TASK OBJECTIVE
Out of the listing below, copy every line that carries the string "will".

GIVEN RECORDS
· · · ·
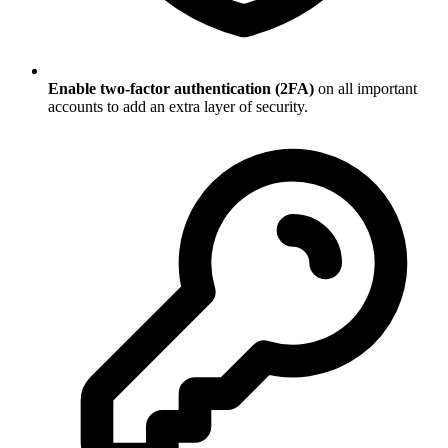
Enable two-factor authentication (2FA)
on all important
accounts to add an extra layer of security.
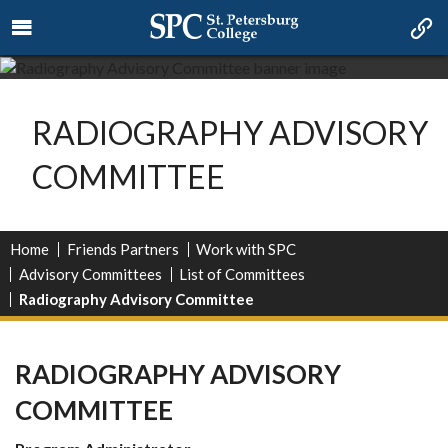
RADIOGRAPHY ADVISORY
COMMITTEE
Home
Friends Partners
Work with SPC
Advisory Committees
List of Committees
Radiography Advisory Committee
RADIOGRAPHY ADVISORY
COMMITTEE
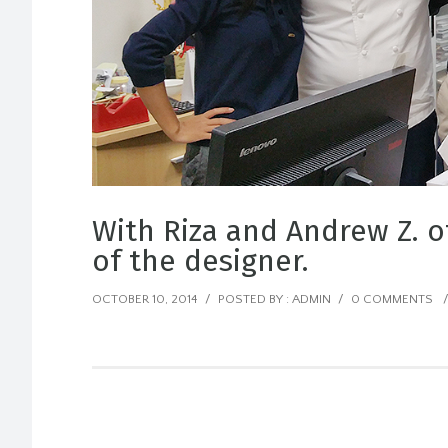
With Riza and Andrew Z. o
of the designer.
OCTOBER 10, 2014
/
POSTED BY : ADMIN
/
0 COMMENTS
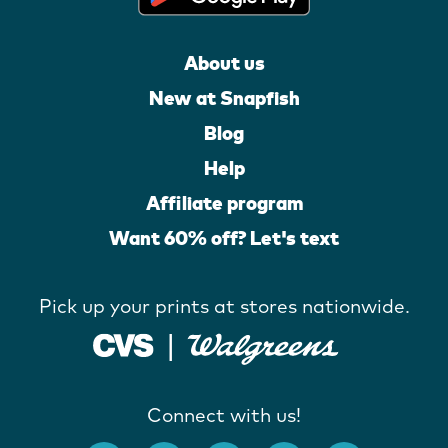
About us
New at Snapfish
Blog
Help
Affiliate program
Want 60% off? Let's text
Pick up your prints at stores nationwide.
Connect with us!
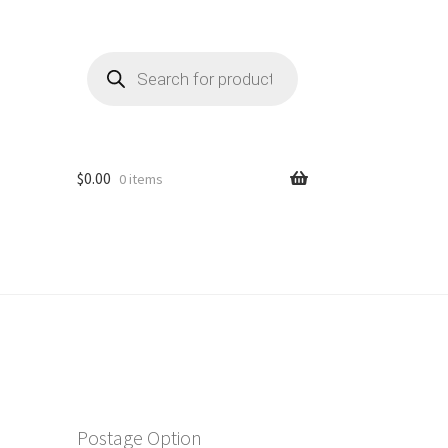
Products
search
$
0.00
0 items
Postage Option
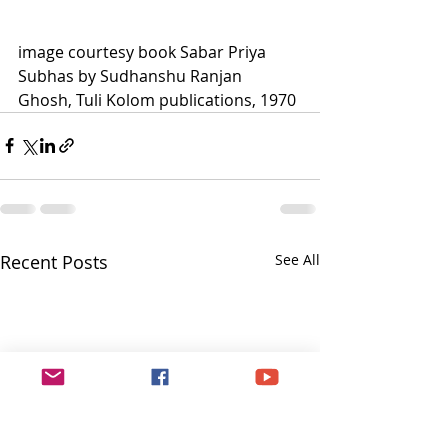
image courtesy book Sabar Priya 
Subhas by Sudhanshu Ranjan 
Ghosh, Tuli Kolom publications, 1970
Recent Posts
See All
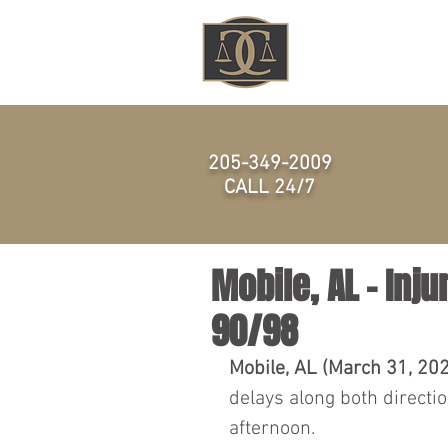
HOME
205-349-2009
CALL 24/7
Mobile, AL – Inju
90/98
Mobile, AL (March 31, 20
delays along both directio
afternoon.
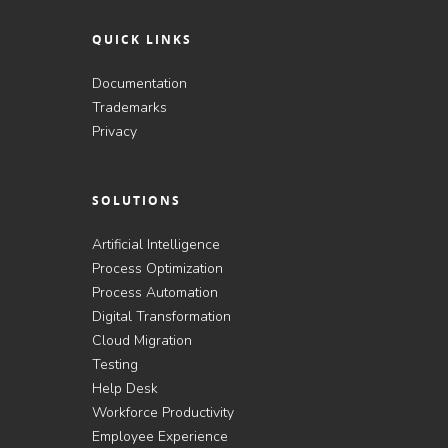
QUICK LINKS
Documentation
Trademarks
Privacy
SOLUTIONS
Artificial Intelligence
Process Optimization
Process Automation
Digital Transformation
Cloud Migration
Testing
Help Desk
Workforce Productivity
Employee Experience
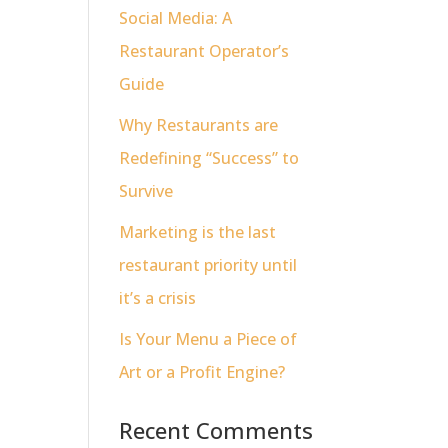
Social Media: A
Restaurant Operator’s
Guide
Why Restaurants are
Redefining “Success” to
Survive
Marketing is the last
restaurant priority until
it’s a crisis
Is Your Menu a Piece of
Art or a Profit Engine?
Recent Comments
· · · ·
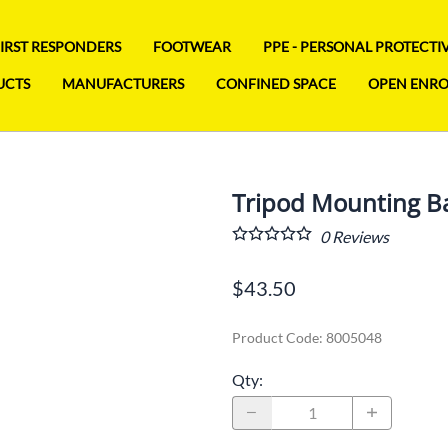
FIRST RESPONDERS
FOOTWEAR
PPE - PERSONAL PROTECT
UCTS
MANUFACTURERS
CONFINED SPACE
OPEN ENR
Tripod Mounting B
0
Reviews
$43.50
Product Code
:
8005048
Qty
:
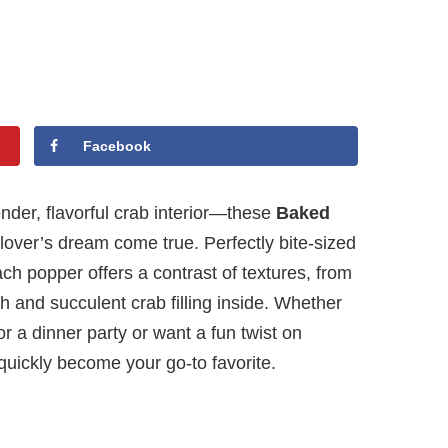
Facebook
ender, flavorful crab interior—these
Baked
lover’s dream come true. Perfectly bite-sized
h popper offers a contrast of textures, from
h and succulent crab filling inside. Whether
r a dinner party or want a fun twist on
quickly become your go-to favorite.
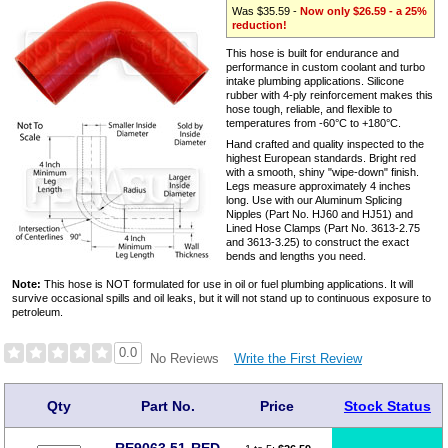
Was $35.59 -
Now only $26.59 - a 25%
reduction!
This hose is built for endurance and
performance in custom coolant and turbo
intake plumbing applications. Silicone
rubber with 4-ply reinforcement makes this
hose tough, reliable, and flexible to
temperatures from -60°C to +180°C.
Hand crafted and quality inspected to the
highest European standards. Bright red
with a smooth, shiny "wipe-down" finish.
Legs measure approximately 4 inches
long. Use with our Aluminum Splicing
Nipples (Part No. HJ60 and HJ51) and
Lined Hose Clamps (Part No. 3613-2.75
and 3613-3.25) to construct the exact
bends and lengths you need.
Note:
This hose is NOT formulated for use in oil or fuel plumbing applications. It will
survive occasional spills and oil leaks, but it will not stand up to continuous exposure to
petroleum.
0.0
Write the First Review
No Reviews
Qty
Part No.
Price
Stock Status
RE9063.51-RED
· · · ·
FINAL ANSWER
This hose is NOT formulated for use in oil or fuel plumbing applications. It will
survive occasional spills and oil leaks, but it will not stand up to continuous exposure to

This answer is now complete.